競技の奥深さや魅力をスペシャリストに聞く「教えて○○さん」の第1回は、ソフトボール編です。08年北京オリンピック(五輪)では投手として金メダルに貢献した坂井寛子さん(42)に高めのライズボールの投げ方を教えてもらいます。野球にはなく、打者の手元で浮き上がってくるソフトボール独特の球種。そのちょっと投げてみたくなる“魔球”について聞いてみました。【取材・構成=上田悠太】
■握りは浅めに
-まず握り方を教えてください。
<1>まずボール縫い目のCのカーブに合わせ、人さし指を置き、第1関節を親指側に少しねじります。ねじった人さし指の中指側を縫い目にかけます。
<2>親指は縫い目の上に置きます。
<3>中指も縫い目に沿わせます。
<4>薬指、小指でボールを軽く押さえます。
<5>ボールは深く握りすぎず、気持ち浅めに。
■弾きリリース
-リリースで意識をすることは?
<1>まず手は甲を地面に向け、ひらをボールの下に入れるように入ります。
<2>手首は立てます。
<3>ボールを下からすくい上げるようにスナップをかけます。よく「ドアノブをひねるようなイメージ」とも言われます。そのガチャと回すような動きが回転を生み出します。
<4>ねじっていた人さし指の第1関節が引き戻される力を利用し、はじくように下から上のスピンをしっかりかけます。

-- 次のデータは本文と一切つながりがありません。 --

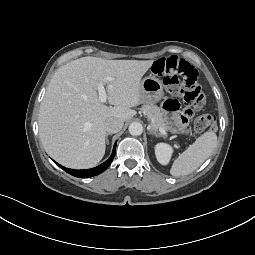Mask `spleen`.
I'll return each mask as SVG.
<instances>
[{"label": "spleen", "instance_id": "spleen-1", "mask_svg": "<svg viewBox=\"0 0 255 255\" xmlns=\"http://www.w3.org/2000/svg\"><path fill=\"white\" fill-rule=\"evenodd\" d=\"M216 146L217 135L212 131L205 132L173 161L170 174L179 177L192 173L213 153Z\"/></svg>", "mask_w": 255, "mask_h": 255}]
</instances>
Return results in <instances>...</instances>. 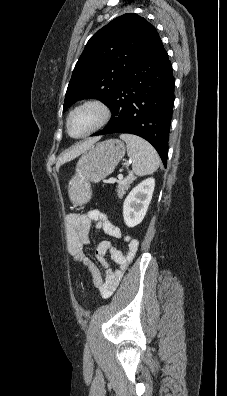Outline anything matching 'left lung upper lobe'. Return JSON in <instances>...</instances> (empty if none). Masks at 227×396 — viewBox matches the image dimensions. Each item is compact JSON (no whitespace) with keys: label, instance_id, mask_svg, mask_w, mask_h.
Segmentation results:
<instances>
[{"label":"left lung upper lobe","instance_id":"left-lung-upper-lobe-1","mask_svg":"<svg viewBox=\"0 0 227 396\" xmlns=\"http://www.w3.org/2000/svg\"><path fill=\"white\" fill-rule=\"evenodd\" d=\"M159 41L156 28L134 13L119 16L98 30L75 65L63 111L86 98L108 106L129 71Z\"/></svg>","mask_w":227,"mask_h":396}]
</instances>
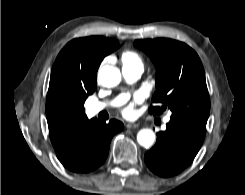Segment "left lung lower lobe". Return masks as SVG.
I'll list each match as a JSON object with an SVG mask.
<instances>
[{
  "label": "left lung lower lobe",
  "instance_id": "0a47b994",
  "mask_svg": "<svg viewBox=\"0 0 245 195\" xmlns=\"http://www.w3.org/2000/svg\"><path fill=\"white\" fill-rule=\"evenodd\" d=\"M166 126L144 157L148 168L161 177L177 175L190 165L206 134V126L193 122L170 119Z\"/></svg>",
  "mask_w": 245,
  "mask_h": 195
}]
</instances>
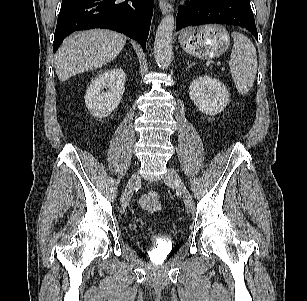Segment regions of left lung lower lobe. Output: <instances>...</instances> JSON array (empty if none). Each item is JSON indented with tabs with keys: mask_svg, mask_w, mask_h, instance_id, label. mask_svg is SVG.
<instances>
[{
	"mask_svg": "<svg viewBox=\"0 0 307 301\" xmlns=\"http://www.w3.org/2000/svg\"><path fill=\"white\" fill-rule=\"evenodd\" d=\"M176 19V28L209 23L237 25L249 30L258 40V33L249 0H190Z\"/></svg>",
	"mask_w": 307,
	"mask_h": 301,
	"instance_id": "obj_1",
	"label": "left lung lower lobe"
}]
</instances>
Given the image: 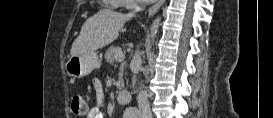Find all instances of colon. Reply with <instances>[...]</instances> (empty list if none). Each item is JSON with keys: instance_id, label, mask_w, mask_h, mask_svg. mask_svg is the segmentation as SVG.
<instances>
[{"instance_id": "obj_1", "label": "colon", "mask_w": 273, "mask_h": 118, "mask_svg": "<svg viewBox=\"0 0 273 118\" xmlns=\"http://www.w3.org/2000/svg\"><path fill=\"white\" fill-rule=\"evenodd\" d=\"M71 111L77 116H83L87 112V105L80 95L73 96L71 100Z\"/></svg>"}]
</instances>
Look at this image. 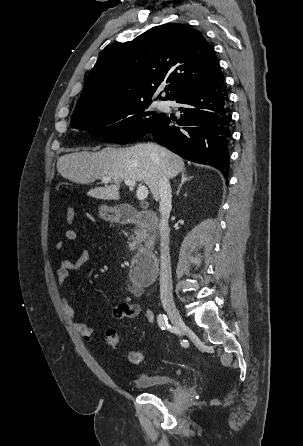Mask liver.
Wrapping results in <instances>:
<instances>
[{
    "instance_id": "liver-1",
    "label": "liver",
    "mask_w": 303,
    "mask_h": 446,
    "mask_svg": "<svg viewBox=\"0 0 303 446\" xmlns=\"http://www.w3.org/2000/svg\"><path fill=\"white\" fill-rule=\"evenodd\" d=\"M184 169V161L165 147L139 143L129 148L106 147L98 152H75L59 157L57 170L69 181L87 184L108 176L111 184L97 187L87 195L102 200H118L123 180L144 182L153 197L159 199V181L174 178Z\"/></svg>"
}]
</instances>
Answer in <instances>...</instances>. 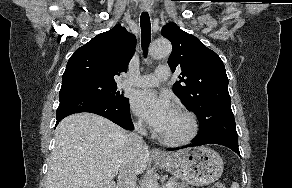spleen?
<instances>
[{
	"label": "spleen",
	"mask_w": 292,
	"mask_h": 188,
	"mask_svg": "<svg viewBox=\"0 0 292 188\" xmlns=\"http://www.w3.org/2000/svg\"><path fill=\"white\" fill-rule=\"evenodd\" d=\"M231 188H239V184L237 182L232 183Z\"/></svg>",
	"instance_id": "1"
}]
</instances>
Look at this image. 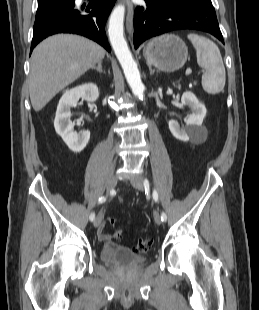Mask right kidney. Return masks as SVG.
Instances as JSON below:
<instances>
[{"instance_id":"obj_1","label":"right kidney","mask_w":259,"mask_h":310,"mask_svg":"<svg viewBox=\"0 0 259 310\" xmlns=\"http://www.w3.org/2000/svg\"><path fill=\"white\" fill-rule=\"evenodd\" d=\"M99 97L98 87L93 83L77 86L66 91L61 97L54 120V127L58 135L73 152H81L90 139L89 131L77 134L74 131V123L71 122V107L75 106L82 98L89 103L95 102Z\"/></svg>"}]
</instances>
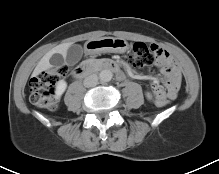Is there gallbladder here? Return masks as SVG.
<instances>
[{
	"mask_svg": "<svg viewBox=\"0 0 219 174\" xmlns=\"http://www.w3.org/2000/svg\"><path fill=\"white\" fill-rule=\"evenodd\" d=\"M83 55V49L80 45L74 44L67 50L66 62L69 65H75L80 61Z\"/></svg>",
	"mask_w": 219,
	"mask_h": 174,
	"instance_id": "bac80fb5",
	"label": "gallbladder"
}]
</instances>
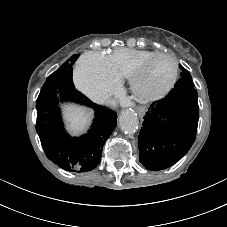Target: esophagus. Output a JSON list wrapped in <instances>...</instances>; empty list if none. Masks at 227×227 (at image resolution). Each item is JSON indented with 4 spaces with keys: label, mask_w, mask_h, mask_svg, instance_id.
Listing matches in <instances>:
<instances>
[{
    "label": "esophagus",
    "mask_w": 227,
    "mask_h": 227,
    "mask_svg": "<svg viewBox=\"0 0 227 227\" xmlns=\"http://www.w3.org/2000/svg\"><path fill=\"white\" fill-rule=\"evenodd\" d=\"M146 110L144 108L138 109L139 116H144Z\"/></svg>",
    "instance_id": "34e87169"
}]
</instances>
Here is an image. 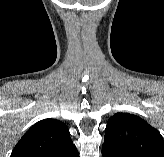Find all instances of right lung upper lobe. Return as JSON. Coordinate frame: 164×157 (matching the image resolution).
<instances>
[{"label": "right lung upper lobe", "mask_w": 164, "mask_h": 157, "mask_svg": "<svg viewBox=\"0 0 164 157\" xmlns=\"http://www.w3.org/2000/svg\"><path fill=\"white\" fill-rule=\"evenodd\" d=\"M71 145L73 142L65 123L44 119L24 134L10 157H54Z\"/></svg>", "instance_id": "right-lung-upper-lobe-1"}]
</instances>
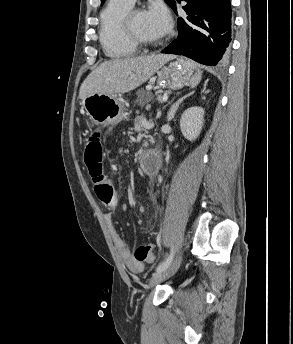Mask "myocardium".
I'll return each mask as SVG.
<instances>
[{
    "mask_svg": "<svg viewBox=\"0 0 293 344\" xmlns=\"http://www.w3.org/2000/svg\"><path fill=\"white\" fill-rule=\"evenodd\" d=\"M143 10L140 8H131L124 16L122 20V31L124 36L127 40H129L132 44H134L137 47L141 48H148L159 45L160 41H148L140 36H138L132 29V18L135 14L141 13Z\"/></svg>",
    "mask_w": 293,
    "mask_h": 344,
    "instance_id": "obj_1",
    "label": "myocardium"
}]
</instances>
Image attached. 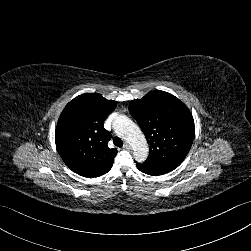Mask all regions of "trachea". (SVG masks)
Masks as SVG:
<instances>
[{
	"label": "trachea",
	"instance_id": "obj_1",
	"mask_svg": "<svg viewBox=\"0 0 251 251\" xmlns=\"http://www.w3.org/2000/svg\"><path fill=\"white\" fill-rule=\"evenodd\" d=\"M113 143L117 147H122L123 146V141L119 137H114Z\"/></svg>",
	"mask_w": 251,
	"mask_h": 251
}]
</instances>
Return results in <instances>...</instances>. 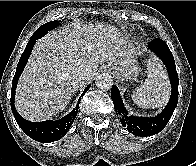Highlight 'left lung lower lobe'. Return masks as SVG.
Wrapping results in <instances>:
<instances>
[{
    "label": "left lung lower lobe",
    "instance_id": "1",
    "mask_svg": "<svg viewBox=\"0 0 196 166\" xmlns=\"http://www.w3.org/2000/svg\"><path fill=\"white\" fill-rule=\"evenodd\" d=\"M149 49L165 64L169 75L172 92L170 100L163 111L155 117H136L126 111L117 86H112L111 96L114 108L123 127L136 136H151L162 131L171 118L178 102V74L174 57L168 45L160 38L149 43Z\"/></svg>",
    "mask_w": 196,
    "mask_h": 166
}]
</instances>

<5>私なりのコツは人さし指を最後まで残すように投げることです。
■フライ確率アップ
<一問一答>
-そもそもライズボールとは?
坂井さん 強烈なバックスピンをかけて、打者の手元でふわっと浮き上がるような軌道を描きます。研究などで原理的にはボールは浮いていないともされていますが、すごいライズは本当に浮いてるように見えますよ。
-どんな場面で特に有効ですか?
坂井さん フライアウトを取りたい時や空振り三振を取りたい時に使います。また相手がバントをしてきた時も、フライになる確率が上がります。打者の体を起こすことにもなり、目線をずらす効果もあります。ただ、しっかり回転がかからなかったり、コントロールミスをすると、長打にされる可能性が高い球種でもあります。
-コントロールで狙う位置
坂井さん ストライクからボールにしたいボールです。なので打者の肘、胸元付近のストライクゾーン一番高めを狙います。打者からすれば、そのまま来たら、ストライクだなという所に投げて、誘います。
-ソフトボール初心者でも投げられますか
坂井さん 難しい球種ではありますが、最初はみんな素人だったので絶対に無理とは言えないです。